Physician to the London Hospital and the Maida Vale
Hospital for Nervous Diseases
Br Med J. 1955 Dec 24; 2(4955): 1553–1556.
[The following is a direct quote from pages 1555-1556.]
Multiple Personality
Perhaps the most remarkable example of Dickens's psychiatric
insight is the case of Dr. Manette in A Tale of Two
Cities. It is remarkable for the accuracy of his account
of a case of multiple personality and loss of memory,
because it is the most comprehensive of his studies of
psychological abnormality, and because it includes an anticipation
of psychotherapy. Dr. Manette had been imprisoned
for many years without trial in the Bastille during the French
Revolution. As a prisoner he had been a shoemaker, and
after his release he lived in a garret in Paris and spent his
time working at a low bench making shoes. Subsequently
he went to London, but had lost his memory for a long
period of his life. He said: "My mind is a blank, from
some time-I cannot even say what time-when I employed
myself, in my captivity, in making shoes, to the time when
I found myself living in London with my dear daughter
here. She had become familiar to me, when a gracious God
restored my faculties; but, I am quite unable even to say
how she had become familiar. I have no remembrance of
the process." Dr. Manette had long given up his shoemaking
and was practising in London when his daughter's
marriage brought about a relapse. No sooner had she gone
away with her husband than the doctor was found back at
his shoemaking and unable to recognize his friends.

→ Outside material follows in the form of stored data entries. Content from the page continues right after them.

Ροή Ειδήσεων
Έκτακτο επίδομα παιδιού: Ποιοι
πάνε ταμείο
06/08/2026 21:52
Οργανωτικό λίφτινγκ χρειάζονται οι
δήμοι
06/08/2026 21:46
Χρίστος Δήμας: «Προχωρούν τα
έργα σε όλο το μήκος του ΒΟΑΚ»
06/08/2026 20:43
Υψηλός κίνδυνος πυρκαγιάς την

He
remained in this state for ten days, and then he was found
one morning with the shoemaker's bench and tools put aside
in his usual morning dress. "He at first supposed that his
daughter's marriage had taken place yesterday. An incidental
allusion purposely thrown out, to the day of the
week, and the day of the month, set him thinking and counting,
and evidently made him uneasy.”
His friend Mr. Lorry now embarked upon the psychotherapy.

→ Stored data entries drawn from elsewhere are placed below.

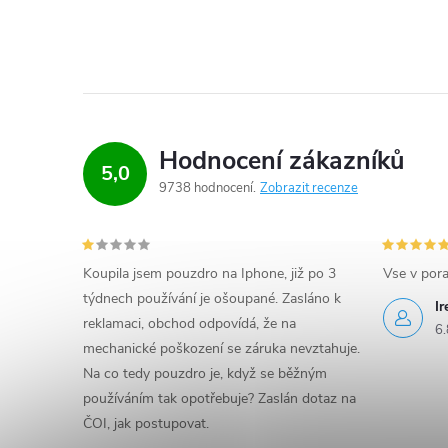
Hodnocení zákazníků
5,0
9738 hodnocení
Zobrazit recenze
Koupila jsem pouzdro na Iphone, již po 3
Vse v por
týdnech používání je ošoupané. Zasláno k
I
reklamaci, obchod odpovídá, že na
6.
mechanické poškození se záruka nevztahuje.
Na co tedy pouzdro je, když se běžným
používáním tak opotřebuje? Zaslán dotaz na
ČOI, jak postupovat.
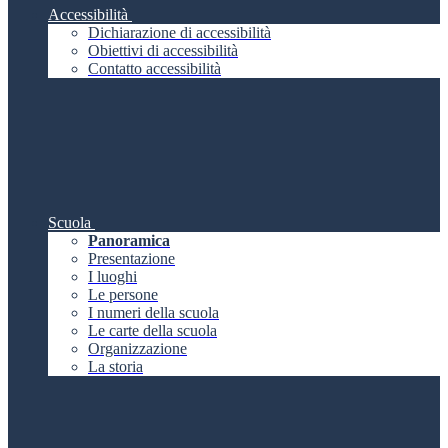
Accessibilità
Dichiarazione di accessibilità
Obiettivi di accessibilità
Contatto accessibilità
Scuola
Panoramica
Presentazione
I luoghi
Le persone
I numeri della scuola
Le carte della scuola
Organizzazione
La storia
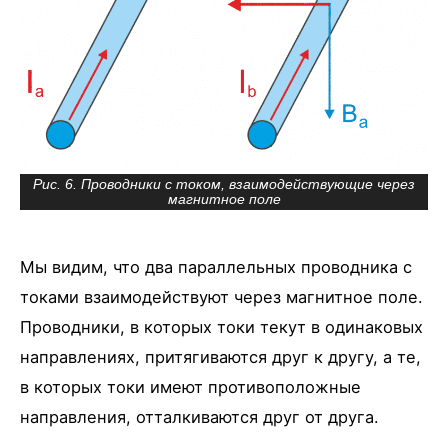
Рис. 6. Проводники с током, взаимодействующие через
магнитное поле
Мы видим, что два параллельных проводника с
токами взаимодействуют через магнитное поле.
Проводники, в которых токи текут в одинаковых
направлениях, притягиваются друг к другу, а те,
в которых токи имеют противоположные
направления, отталкиваются друг от друга.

He thought it best to present Dr. Manette's case
to himself as though it was that of a patient. He described
to Dr. Manette someone who had had a great mental shock
and who had suffered from a relapse. He led him gradually
to the recognition that the case was his own and then asked
him " 'to what would you refer this attack?' 'You have
no idea,' said Dr. Manette, 'how such an apprehension
weighs on the sufferer's mind, and how difficult-how almost
impossible-it is, for him to force himself to utter a word
upon the topic that depresses him.' ' Would he,' asked
Mr. Lorry, ' be sensibly relieved if he could prevail upon
himself to impart that secret brooding to anyone, when it
is on him?' 'I think so. But it is, as I have told you,
next to impossible. I even believe it-in some cases-to be
quite impossible.'" But by degrees the resistance is overcome,
Dr. Manette's analysis proceeds, and he is led to
regard his shoemaker's bench as a symbol both of the past
and of his neurosis, and to agree to its destruction. "Very
strange," says Dickens, "to see what a struggle there was
within him." But although Dr. Manette was relieved he
was not cured, and he relapsed again when he failed to
rescue Darnay from the guillotine at the trial in Paris. He
disappeared, wandered about, and when he came back
demanded his shoemaker's bench. He was back in the past.

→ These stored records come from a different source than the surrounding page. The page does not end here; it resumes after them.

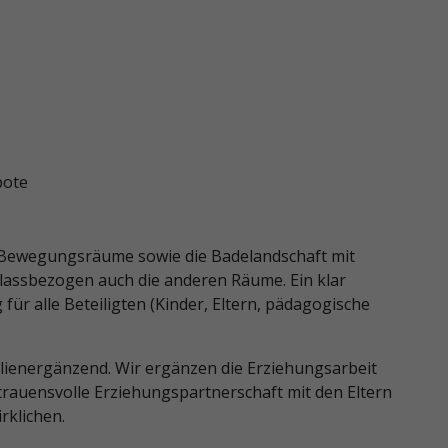
bote
 Bewegungsräume sowie die Badelandschaft mit
lassbezogen auch die anderen Räume. Ein klar
für alle Beteiligten (Kinder, Eltern, pädagogische
ilienergänzend. Wir ergänzen die Erziehungsarbeit
rtrauensvolle Erziehungspartnerschaft mit den Eltern
rklichen.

"Time presses: I must finish those shoes." This time the
relapse was permanent, and the last we see of Dr. Manette
is as a "helpless, inarticulately murmuring, wandering old
man.”
Comment: In my series of past posts on A Tale of Two Cities (search it), I criticized Dickens’s case history of Dr. Manette’s multiple personality disorder for its presumption that it could have had its original onset in adulthood. Multiple personality begins in childhood. However, as a practical matter, clinical multiple personality is usually not diagnosed by most psychiatrists until some major stress in an adult patient causes one or more alternate personalities to blow their cover.
One other thing wrong with Dickens's case presentation—and, in real life, one probable reason for therapeutic failure—was the assumption that Dr. Manette had only two personalities, which would be very unlikely. But in this novel, more than two personalities would have been unwieldy.